Estimating Models with High-Order Noise Dynamics Using Semi-Parametric Weighted Null-Space Fitting

TL;DR

This paper introduces a semi-parametric weighted null-space fitting method for system identification that effectively estimates models with complex noise dynamics, ensuring consistency and efficiency in both open and closed-loop data scenarios.

Contribution

The paper develops a semi-parametric WNSF approach that handles high-order noise models without increasing model complexity, providing theoretical guarantees and asymptotic covariance analysis.

Findings

Consistent estimates in closed loop with high-order noise models

Asymptotic efficiency in open loop scenarios

Simulation results demonstrating advantages over traditional methods

Abstract

Standard system identification methods often provide inconsistent estimates with closed-loop data.

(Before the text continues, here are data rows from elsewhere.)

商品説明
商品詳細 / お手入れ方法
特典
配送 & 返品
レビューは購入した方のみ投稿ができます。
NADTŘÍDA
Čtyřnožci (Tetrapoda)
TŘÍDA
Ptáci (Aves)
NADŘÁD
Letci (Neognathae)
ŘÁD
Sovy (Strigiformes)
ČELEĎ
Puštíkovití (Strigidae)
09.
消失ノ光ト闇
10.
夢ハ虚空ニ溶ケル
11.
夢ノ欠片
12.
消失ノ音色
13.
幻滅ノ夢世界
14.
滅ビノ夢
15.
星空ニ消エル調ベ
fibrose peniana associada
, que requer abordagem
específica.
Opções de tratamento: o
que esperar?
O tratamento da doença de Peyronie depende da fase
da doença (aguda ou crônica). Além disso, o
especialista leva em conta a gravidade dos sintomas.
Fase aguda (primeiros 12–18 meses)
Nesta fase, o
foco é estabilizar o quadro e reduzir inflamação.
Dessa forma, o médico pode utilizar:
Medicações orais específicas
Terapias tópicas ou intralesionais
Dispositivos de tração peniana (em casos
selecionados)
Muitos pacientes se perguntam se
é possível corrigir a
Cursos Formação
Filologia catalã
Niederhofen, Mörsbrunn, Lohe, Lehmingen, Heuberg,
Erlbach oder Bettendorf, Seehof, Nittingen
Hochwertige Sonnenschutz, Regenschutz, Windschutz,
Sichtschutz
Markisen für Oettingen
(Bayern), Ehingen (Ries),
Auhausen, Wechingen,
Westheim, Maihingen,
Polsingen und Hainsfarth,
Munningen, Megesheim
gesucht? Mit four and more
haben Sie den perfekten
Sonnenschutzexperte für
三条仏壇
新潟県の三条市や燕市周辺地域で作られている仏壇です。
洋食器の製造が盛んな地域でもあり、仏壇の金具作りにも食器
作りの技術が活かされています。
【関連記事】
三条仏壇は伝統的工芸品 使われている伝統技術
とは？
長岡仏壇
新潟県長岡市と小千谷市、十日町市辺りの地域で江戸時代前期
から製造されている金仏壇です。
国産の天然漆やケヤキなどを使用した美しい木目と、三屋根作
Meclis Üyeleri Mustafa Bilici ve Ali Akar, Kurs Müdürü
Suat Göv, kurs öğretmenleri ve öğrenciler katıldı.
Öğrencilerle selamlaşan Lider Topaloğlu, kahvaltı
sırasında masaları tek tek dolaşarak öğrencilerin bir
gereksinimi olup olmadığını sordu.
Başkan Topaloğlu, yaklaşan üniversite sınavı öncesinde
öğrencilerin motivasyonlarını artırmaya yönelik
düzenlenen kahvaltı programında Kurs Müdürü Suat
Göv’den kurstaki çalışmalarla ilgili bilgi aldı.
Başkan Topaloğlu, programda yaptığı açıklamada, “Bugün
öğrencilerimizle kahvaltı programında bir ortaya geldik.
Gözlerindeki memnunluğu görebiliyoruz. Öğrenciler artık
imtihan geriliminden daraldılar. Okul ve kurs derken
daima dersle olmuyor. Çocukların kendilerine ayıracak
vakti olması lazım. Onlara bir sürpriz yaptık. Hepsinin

With the prediction error method (PEM), this issue is solved by using a noise model that is flexible enough to capture the noise spectrum. However, a too flexible noise model (i.e., too many parameters) increases the model complexity, which can cause additional numerical problems for PEM. In this paper, we consider the weighted null-space fitting (WNSF) method. With this method, the system is first modeled using a non-parametric ARX model, which is then reduced to a parametric model of interest using weighted least squares. In the reduction step, a parametric noise model does not need to be estimated if it is not of interest. Because the flexibility of the noise model is increased with the sample size, this will still provide consistent estimates in closed loop and asymptotically efficient estimates in open loop. In this paper, we prove these results, and we derive the asymptotic covariance for the estimation error obtained in closed loop, which is optimal for an infinite-order noise model. For this purpose, we also derive a new technical result for geometric variance analysis, instrumental to our end. Finally, we perform a simulation study to illustrate the benefits of the method when the noise model cannot be parametrized by a low-order model.